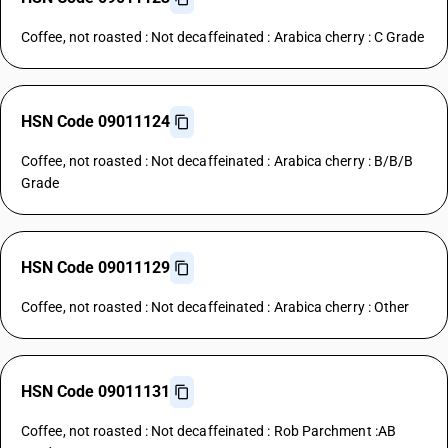
Coffee, not roasted : Not decaffeinated : Arabica cherry : C Grade
HSN Code 09011124
Coffee, not roasted : Not decaffeinated : Arabica cherry : B/B/B
Grade
HSN Code 09011129
Coffee, not roasted : Not decaffeinated : Arabica cherry : Other
HSN Code 09011131
Coffee, not roasted : Not decaffeinated : Rob Parchment :AB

Exercise goal: An exact reproduction of all the records is required, with no pictures included.

Solution for this problem:
Coffee, not roasted : Not decaffeinated : Arabica cherry : C Grade
HSN Code 09011124
Coffee, not roasted : Not decaffeinated : Arabica cherry : B/B/B
Grade
HSN Code 09011129
Coffee, not roasted : Not decaffeinated : Arabica cherry : Other
HSN Code 09011131
Coffee, not roasted : Not decaffeinated : Rob Parchment :AB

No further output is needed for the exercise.